Kenneth Milton Grimwood, writer: born Pensacola, Florida 22 February 1944; died Santa Barbara, California 5 June 2003.
From 1986, it has not been possible to think of Ken Grimwood without thinking of death. Though he was the author of five novels, each of them expertly crafted tales in differing genres, he is remembered now for one book alone, Replay (1986), a complex fantasy whose protagonist dies at 43, and is reborn into his 18-year-old self, who lives a different better life to the age of 43 when he dies again, and lives another life, and dies again.
Replay won a World Fantasy Award in 1988, and has been constantly read ever since. In this novel Grimwood manages successfully to combine wish-fulfilment (the chance of living one's life again, without the mistakes that marred the first draft, and with a chance of getting rich on the stock market too) and a haunted sense that in the end some implacable law governs even the universes of dream (for the protagonist soon learns that he is in a time-loop, and that he will always die at the same point in his second or his thousandth life).
But there is no hysteria in the novel (it is most unlike, say, a film like Groundhog Day, 1993, whose protagonist's hysteria, as his one day repeats and repeats, becomes almost intolerable, until its last moments, which very much bring to mind the healing calm of Grimwood's tale).

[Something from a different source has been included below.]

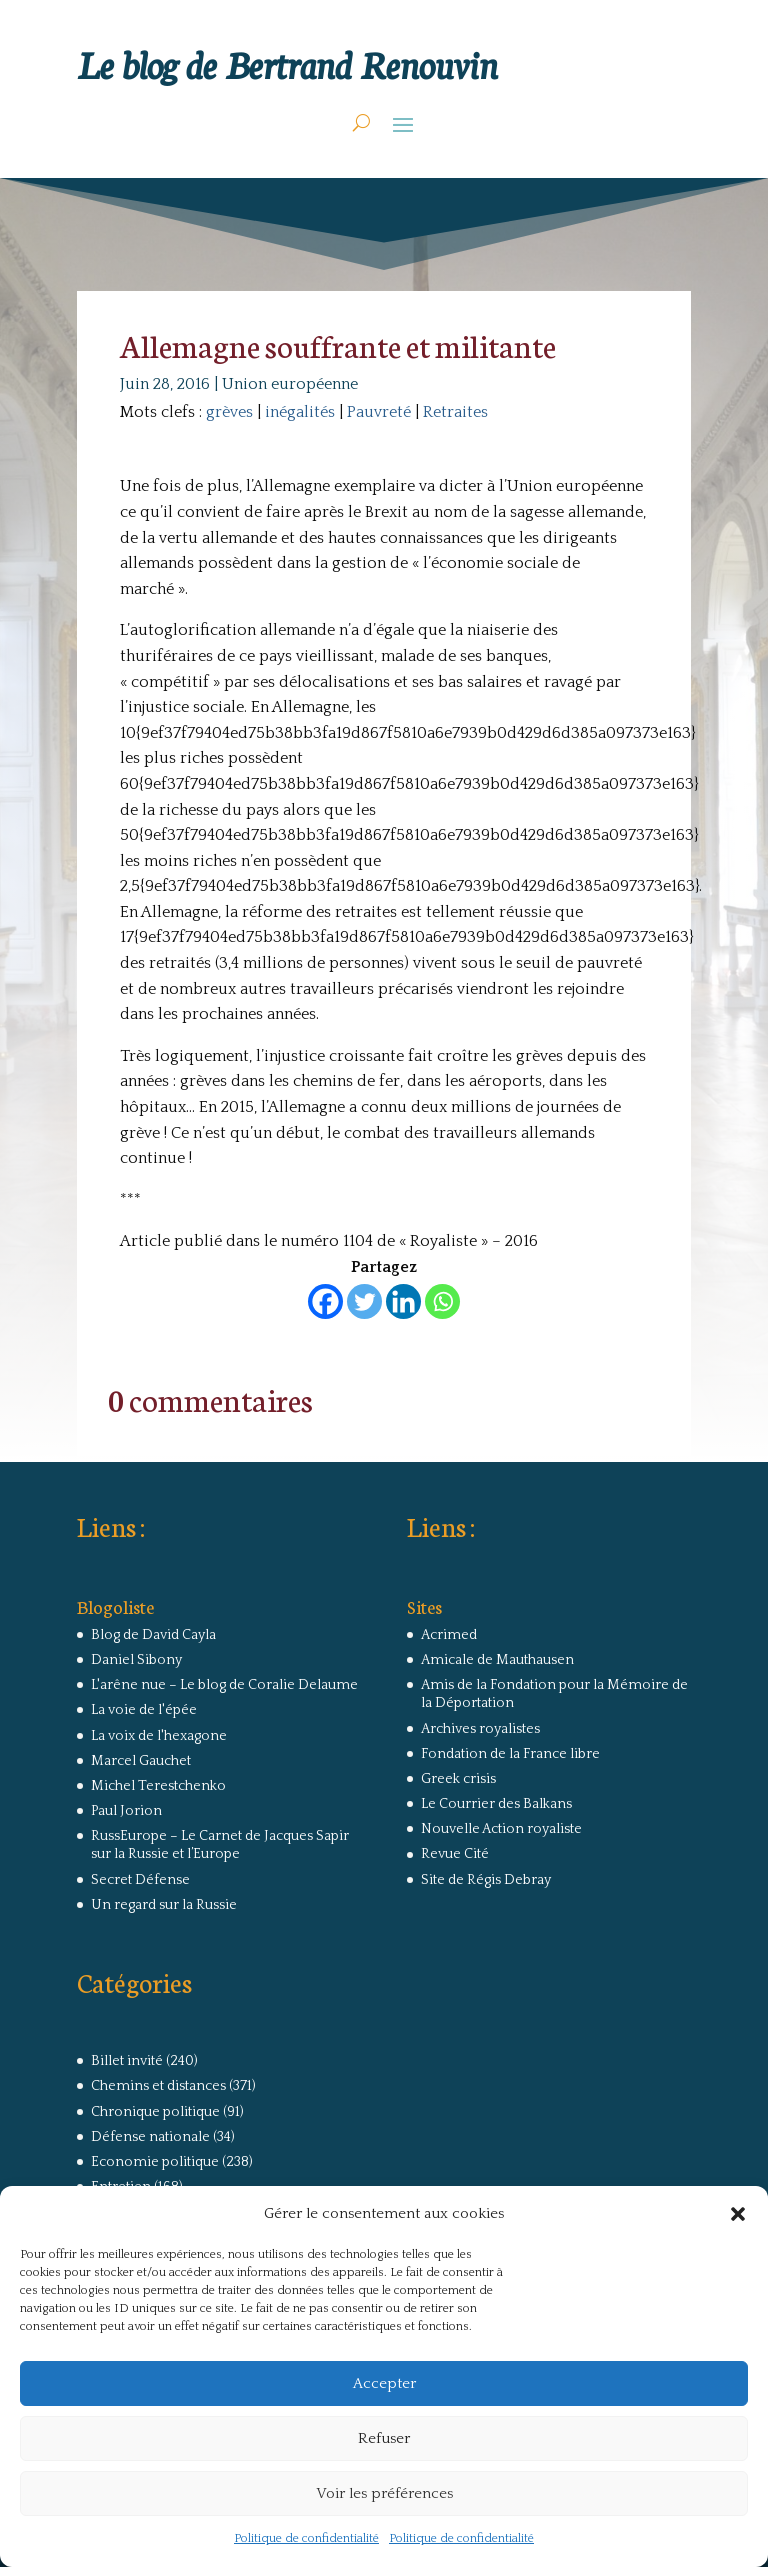 This screenshot has width=768, height=2567. What do you see at coordinates (384, 2438) in the screenshot?
I see `Refuser` at bounding box center [384, 2438].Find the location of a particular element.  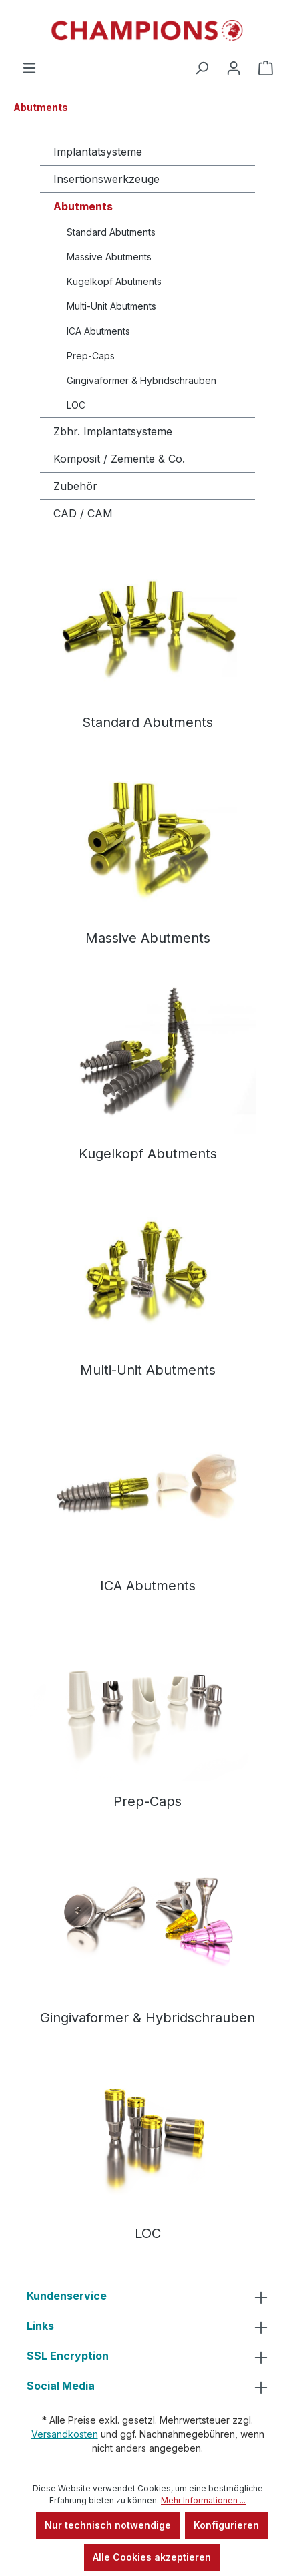

Versandkosten is located at coordinates (64, 2434).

Replay is a story adult readers take to bed with them to solace their dreams; it is a grown-up daydream about having a second chance in life.
Kenneth Milton Greenwood did not come to Replay young. He was born in 1944 in Pensacola, Florida, where the surviving members of his family continue to live; he was educated at Bard College, and moved to California, where he worked in radio and wrote three early novels, none of which made much impact, though each of them prefigured the concerns brought to a head in Replay.

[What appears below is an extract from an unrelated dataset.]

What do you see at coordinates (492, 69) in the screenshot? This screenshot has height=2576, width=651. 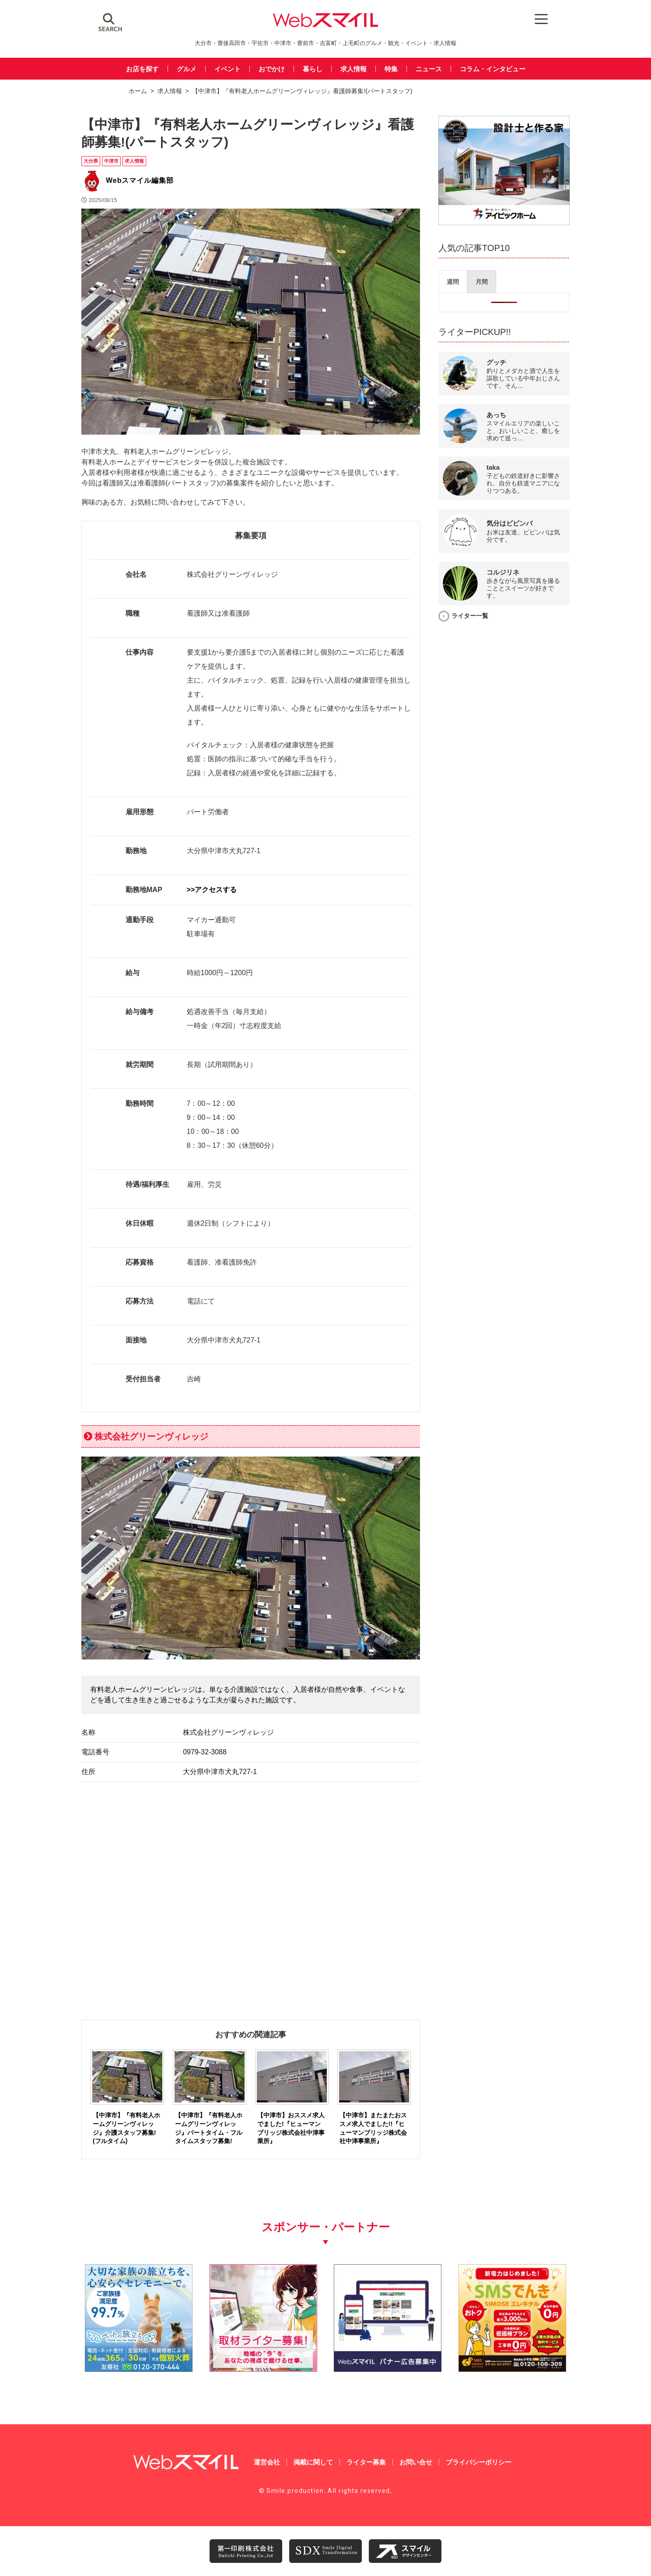 I see `コラム・インタビュー` at bounding box center [492, 69].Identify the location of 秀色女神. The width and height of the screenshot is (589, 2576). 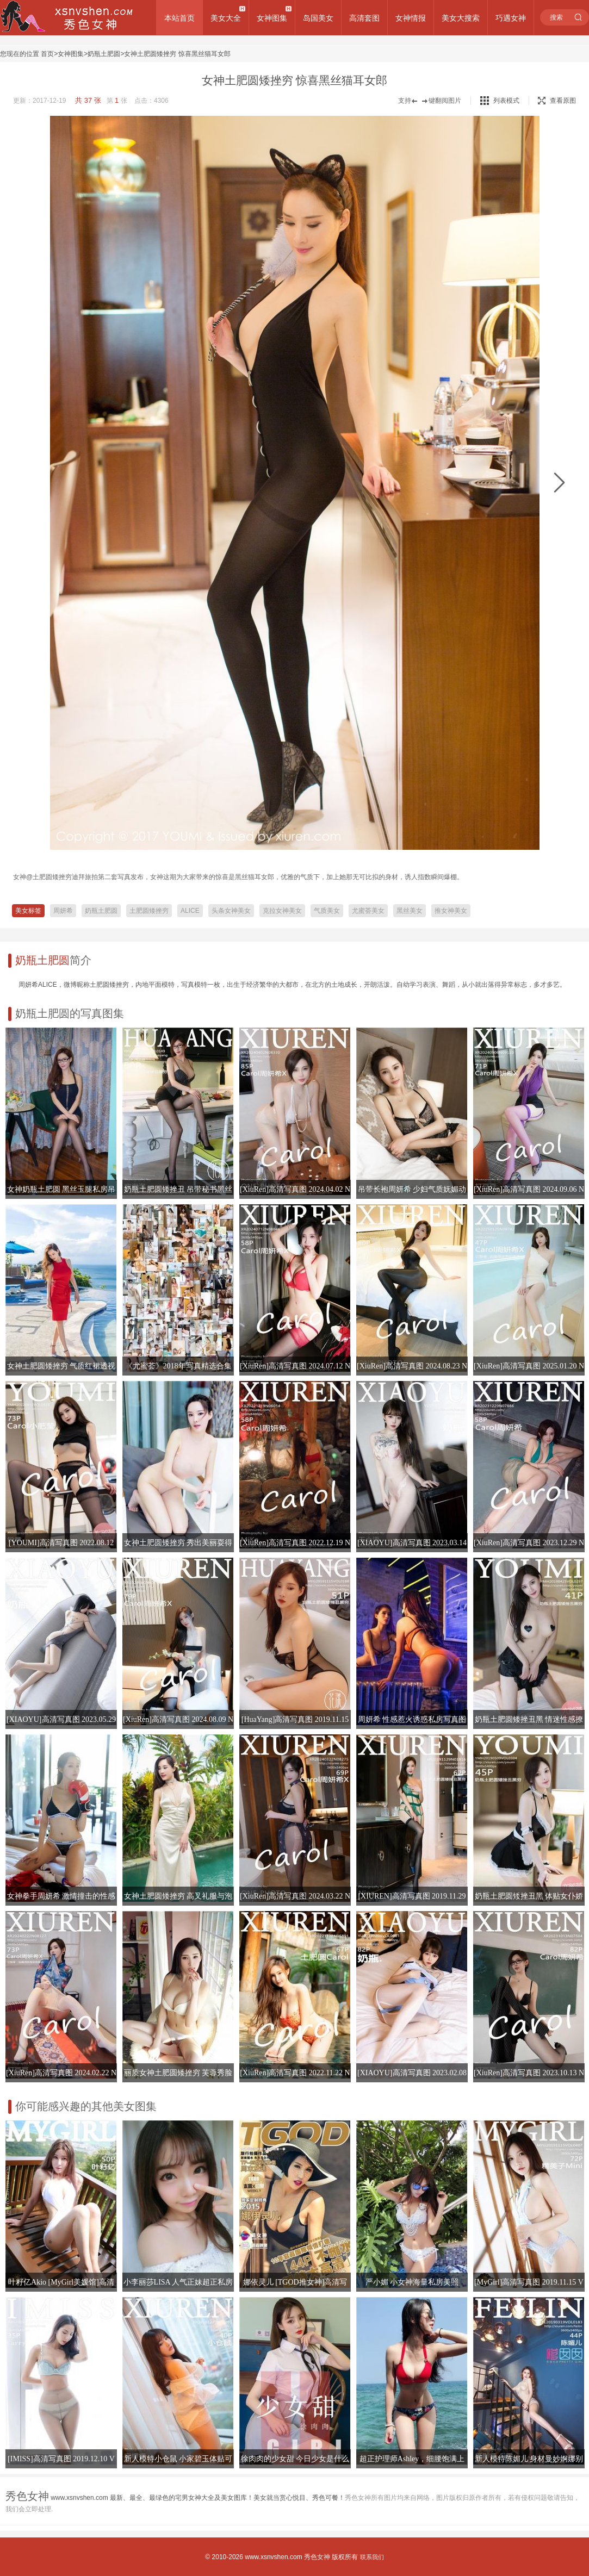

Each of them engaged in the fantastic: Breakthrough (1976) being a time-travel fantasy; Elise (1979) a study of immortality; and The Voice Outside (1982) concerned with a theme - telepathy - that few professional genre writers paid much attention to that late in the 20th century.
One novel followed Replay, Into the Deep (1995), which exhibits a choking nostalgia similar to that which mars another tale about dolphins by a southern writer, The Goat Without Horns (1971) by Thomas Burnett Swann. Poignancy, as in Swann's case, or in the much more famous Ray Bradbury's case, can overscent a tale; but Grimwood had more control than those writers. Replay haunts because it does not coddle.
Ken Grimwood's death in Santa Barbara, apparently of a heart attack, came as he was preparing a sequel to his greatest success. It is hard, however, to conceive that Replay could ever have benefited from a second chance.